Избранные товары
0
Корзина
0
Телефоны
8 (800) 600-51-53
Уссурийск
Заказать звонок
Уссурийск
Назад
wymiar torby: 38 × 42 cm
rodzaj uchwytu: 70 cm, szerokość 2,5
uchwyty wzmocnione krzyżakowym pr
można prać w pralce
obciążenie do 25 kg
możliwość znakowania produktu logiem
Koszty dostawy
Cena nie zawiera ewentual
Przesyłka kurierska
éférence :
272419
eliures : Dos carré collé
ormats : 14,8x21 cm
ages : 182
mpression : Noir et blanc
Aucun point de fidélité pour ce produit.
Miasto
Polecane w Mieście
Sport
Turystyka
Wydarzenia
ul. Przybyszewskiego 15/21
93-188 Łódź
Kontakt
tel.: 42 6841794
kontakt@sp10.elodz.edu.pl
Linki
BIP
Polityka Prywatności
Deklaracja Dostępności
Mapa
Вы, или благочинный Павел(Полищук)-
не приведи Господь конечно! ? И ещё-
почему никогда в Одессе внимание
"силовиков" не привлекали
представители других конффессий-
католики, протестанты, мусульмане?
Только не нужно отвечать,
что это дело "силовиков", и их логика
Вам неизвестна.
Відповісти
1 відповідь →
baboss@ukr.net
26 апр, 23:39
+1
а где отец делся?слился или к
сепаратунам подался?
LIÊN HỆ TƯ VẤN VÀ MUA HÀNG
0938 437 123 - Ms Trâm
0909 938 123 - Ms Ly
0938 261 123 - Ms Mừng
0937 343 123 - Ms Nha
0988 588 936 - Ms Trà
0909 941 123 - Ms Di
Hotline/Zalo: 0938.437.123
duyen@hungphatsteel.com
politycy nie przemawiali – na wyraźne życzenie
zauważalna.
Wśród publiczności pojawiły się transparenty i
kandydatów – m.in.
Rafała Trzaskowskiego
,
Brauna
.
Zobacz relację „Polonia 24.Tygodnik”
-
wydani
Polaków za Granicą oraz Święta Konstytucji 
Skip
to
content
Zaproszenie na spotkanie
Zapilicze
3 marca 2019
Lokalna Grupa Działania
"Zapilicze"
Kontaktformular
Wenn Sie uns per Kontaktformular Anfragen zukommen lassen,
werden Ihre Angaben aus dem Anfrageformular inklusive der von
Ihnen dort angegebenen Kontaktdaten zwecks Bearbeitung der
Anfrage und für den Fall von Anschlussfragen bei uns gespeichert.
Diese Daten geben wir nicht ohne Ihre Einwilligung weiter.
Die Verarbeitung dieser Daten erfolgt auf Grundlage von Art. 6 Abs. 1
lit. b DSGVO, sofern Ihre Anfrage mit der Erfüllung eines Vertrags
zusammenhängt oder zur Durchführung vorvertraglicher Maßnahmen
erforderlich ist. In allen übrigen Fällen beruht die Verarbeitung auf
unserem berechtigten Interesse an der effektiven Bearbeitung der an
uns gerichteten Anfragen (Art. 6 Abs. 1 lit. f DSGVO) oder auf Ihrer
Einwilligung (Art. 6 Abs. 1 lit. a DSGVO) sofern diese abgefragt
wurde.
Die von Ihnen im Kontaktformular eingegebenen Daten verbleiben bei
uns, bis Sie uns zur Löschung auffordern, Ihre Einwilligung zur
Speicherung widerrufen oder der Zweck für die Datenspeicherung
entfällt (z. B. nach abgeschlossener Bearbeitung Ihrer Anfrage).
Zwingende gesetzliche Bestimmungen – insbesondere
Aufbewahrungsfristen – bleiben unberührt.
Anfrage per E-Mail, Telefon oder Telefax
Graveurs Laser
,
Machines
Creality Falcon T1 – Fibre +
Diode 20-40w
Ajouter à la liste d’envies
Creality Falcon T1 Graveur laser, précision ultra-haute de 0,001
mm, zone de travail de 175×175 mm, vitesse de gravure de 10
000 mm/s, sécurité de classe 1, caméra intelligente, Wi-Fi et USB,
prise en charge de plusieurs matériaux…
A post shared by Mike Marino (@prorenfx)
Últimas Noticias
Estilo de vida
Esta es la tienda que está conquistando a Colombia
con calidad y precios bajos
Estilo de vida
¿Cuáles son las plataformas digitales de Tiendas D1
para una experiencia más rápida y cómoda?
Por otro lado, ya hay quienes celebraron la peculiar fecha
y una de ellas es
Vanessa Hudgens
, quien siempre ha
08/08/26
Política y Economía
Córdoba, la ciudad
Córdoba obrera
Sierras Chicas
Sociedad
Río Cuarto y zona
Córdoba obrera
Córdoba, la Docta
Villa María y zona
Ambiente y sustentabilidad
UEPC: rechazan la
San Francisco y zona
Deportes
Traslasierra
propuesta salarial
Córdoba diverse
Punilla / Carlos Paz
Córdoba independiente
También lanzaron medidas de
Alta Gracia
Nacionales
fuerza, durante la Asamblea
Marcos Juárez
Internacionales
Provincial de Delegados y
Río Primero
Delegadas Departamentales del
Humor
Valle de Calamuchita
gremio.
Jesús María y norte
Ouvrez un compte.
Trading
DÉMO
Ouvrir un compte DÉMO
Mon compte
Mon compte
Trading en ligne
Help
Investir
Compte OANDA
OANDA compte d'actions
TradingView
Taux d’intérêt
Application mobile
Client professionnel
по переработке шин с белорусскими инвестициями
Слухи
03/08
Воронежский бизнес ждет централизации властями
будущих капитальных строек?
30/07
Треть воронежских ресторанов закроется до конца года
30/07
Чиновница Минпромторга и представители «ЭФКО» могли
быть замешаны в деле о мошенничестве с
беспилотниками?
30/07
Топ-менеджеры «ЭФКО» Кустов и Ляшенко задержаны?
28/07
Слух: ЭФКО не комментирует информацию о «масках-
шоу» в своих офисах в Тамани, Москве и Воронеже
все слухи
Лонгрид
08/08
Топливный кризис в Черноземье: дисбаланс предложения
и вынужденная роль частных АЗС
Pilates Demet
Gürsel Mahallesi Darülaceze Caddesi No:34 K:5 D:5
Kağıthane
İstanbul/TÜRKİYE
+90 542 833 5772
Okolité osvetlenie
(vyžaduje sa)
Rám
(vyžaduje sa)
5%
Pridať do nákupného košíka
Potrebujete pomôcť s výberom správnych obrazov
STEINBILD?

* * * * * * *

Repeat everything in the listing above exactly.

Избранные товары
0
Корзина
0
Телефоны
8 (800) 600-51-53
Уссурийск
Заказать звонок
Уссурийск
Назад
wymiar torby: 38 × 42 cm
rodzaj uchwytu: 70 cm, szerokość 2,5
uchwyty wzmocnione krzyżakowym pr
można prać w pralce
obciążenie do 25 kg
możliwość znakowania produktu logiem
Koszty dostawy
Cena nie zawiera ewentual
Przesyłka kurierska
éférence :
272419
eliures : Dos carré collé
ormats : 14,8x21 cm
ages : 182
mpression : Noir et blanc
Aucun point de fidélité pour ce produit.
Miasto
Polecane w Mieście
Sport
Turystyka
Wydarzenia
ul. Przybyszewskiego 15/21
93-188 Łódź
Kontakt
tel.: 42 6841794
kontakt@sp10.elodz.edu.pl
Linki
BIP
Polityka Prywatności
Deklaracja Dostępności
Mapa
Вы, или благочинный Павел(Полищук)-
не приведи Господь конечно! ? И ещё-
почему никогда в Одессе внимание
"силовиков" не привлекали
представители других конффессий-
католики, протестанты, мусульмане?
Только не нужно отвечать,
что это дело "силовиков", и их логика
Вам неизвестна.
Відповісти
1 відповідь →
baboss@ukr.net
26 апр, 23:39
+1
а где отец делся?слился или к
сепаратунам подался?
LIÊN HỆ TƯ VẤN VÀ MUA HÀNG
0938 437 123 - Ms Trâm
0909 938 123 - Ms Ly
0938 261 123 - Ms Mừng
0937 343 123 - Ms Nha
0988 588 936 - Ms Trà
0909 941 123 - Ms Di
Hotline/Zalo: 0938.437.123
duyen@hungphatsteel.com
politycy nie przemawiali – na wyraźne życzenie
zauważalna.
Wśród publiczności pojawiły się transparenty i
kandydatów – m.in.
Rafała Trzaskowskiego
,
Brauna
.
Zobacz relację „Polonia 24.Tygodnik”
-
wydani
Polaków za Granicą oraz Święta Konstytucji 
Skip
to
content
Zaproszenie na spotkanie
Zapilicze
3 marca 2019
Lokalna Grupa Działania
"Zapilicze"
Kontaktformular
Wenn Sie uns per Kontaktformular Anfragen zukommen lassen,
werden Ihre Angaben aus dem Anfrageformular inklusive der von
Ihnen dort angegebenen Kontaktdaten zwecks Bearbeitung der
Anfrage und für den Fall von Anschlussfragen bei uns gespeichert.
Diese Daten geben wir nicht ohne Ihre Einwilligung weiter.
Die Verarbeitung dieser Daten erfolgt auf Grundlage von Art. 6 Abs. 1
lit. b DSGVO, sofern Ihre Anfrage mit der Erfüllung eines Vertrags
zusammenhängt oder zur Durchführung vorvertraglicher Maßnahmen
erforderlich ist. In allen übrigen Fällen beruht die Verarbeitung auf
unserem berechtigten Interesse an der effektiven Bearbeitung der an
uns gerichteten Anfragen (Art. 6 Abs. 1 lit. f DSGVO) oder auf Ihrer
Einwilligung (Art. 6 Abs. 1 lit. a DSGVO) sofern diese abgefragt
wurde.
Die von Ihnen im Kontaktformular eingegebenen Daten verbleiben bei
uns, bis Sie uns zur Löschung auffordern, Ihre Einwilligung zur
Speicherung widerrufen oder der Zweck für die Datenspeicherung
entfällt (z. B. nach abgeschlossener Bearbeitung Ihrer Anfrage).
Zwingende gesetzliche Bestimmungen – insbesondere
Aufbewahrungsfristen – bleiben unberührt.
Anfrage per E-Mail, Telefon oder Telefax
Graveurs Laser
,
Machines
Creality Falcon T1 – Fibre +
Diode 20-40w
Ajouter à la liste d’envies
Creality Falcon T1 Graveur laser, précision ultra-haute de 0,001
mm, zone de travail de 175×175 mm, vitesse de gravure de 10
000 mm/s, sécurité de classe 1, caméra intelligente, Wi-Fi et USB,
prise en charge de plusieurs matériaux…
A post shared by Mike Marino (@prorenfx)
Últimas Noticias
Estilo de vida
Esta es la tienda que está conquistando a Colombia
con calidad y precios bajos
Estilo de vida
¿Cuáles son las plataformas digitales de Tiendas D1
para una experiencia más rápida y cómoda?
Por otro lado, ya hay quienes celebraron la peculiar fecha
y una de ellas es
Vanessa Hudgens
, quien siempre ha
08/08/26
Política y Economía
Córdoba, la ciudad
Córdoba obrera
Sierras Chicas
Sociedad
Río Cuarto y zona
Córdoba obrera
Córdoba, la Docta
Villa María y zona
Ambiente y sustentabilidad
UEPC: rechazan la
San Francisco y zona
Deportes
Traslasierra
propuesta salarial
Córdoba diverse
Punilla / Carlos Paz
Córdoba independiente
También lanzaron medidas de
Alta Gracia
Nacionales
fuerza, durante la Asamblea
Marcos Juárez
Internacionales
Provincial de Delegados y
Río Primero
Delegadas Departamentales del
Humor
Valle de Calamuchita
gremio.
Jesús María y norte
Ouvrez un compte.
Trading
DÉMO
Ouvrir un compte DÉMO
Mon compte
Mon compte
Trading en ligne
Help
Investir
Compte OANDA
OANDA compte d'actions
TradingView
Taux d’intérêt
Application mobile
Client professionnel
по переработке шин с белорусскими инвестициями
Слухи
03/08
Воронежский бизнес ждет централизации властями
будущих капитальных строек?
30/07
Треть воронежских ресторанов закроется до конца года
30/07
Чиновница Минпромторга и представители «ЭФКО» могли
быть замешаны в деле о мошенничестве с
беспилотниками?
30/07
Топ-менеджеры «ЭФКО» Кустов и Ляшенко задержаны?
28/07
Слух: ЭФКО не комментирует информацию о «масках-
шоу» в своих офисах в Тамани, Москве и Воронеже
все слухи
Лонгрид
08/08
Топливный кризис в Черноземье: дисбаланс предложения
и вынужденная роль частных АЗС
Pilates Demet
Gürsel Mahallesi Darülaceze Caddesi No:34 K:5 D:5
Kağıthane
İstanbul/TÜRKİYE
+90 542 833 5772
Okolité osvetlenie
(vyžaduje sa)
Rám
(vyžaduje sa)
5%
Pridať do nákupného košíka
Potrebujete pomôcť s výberom správnych obrazov
STEINBILD?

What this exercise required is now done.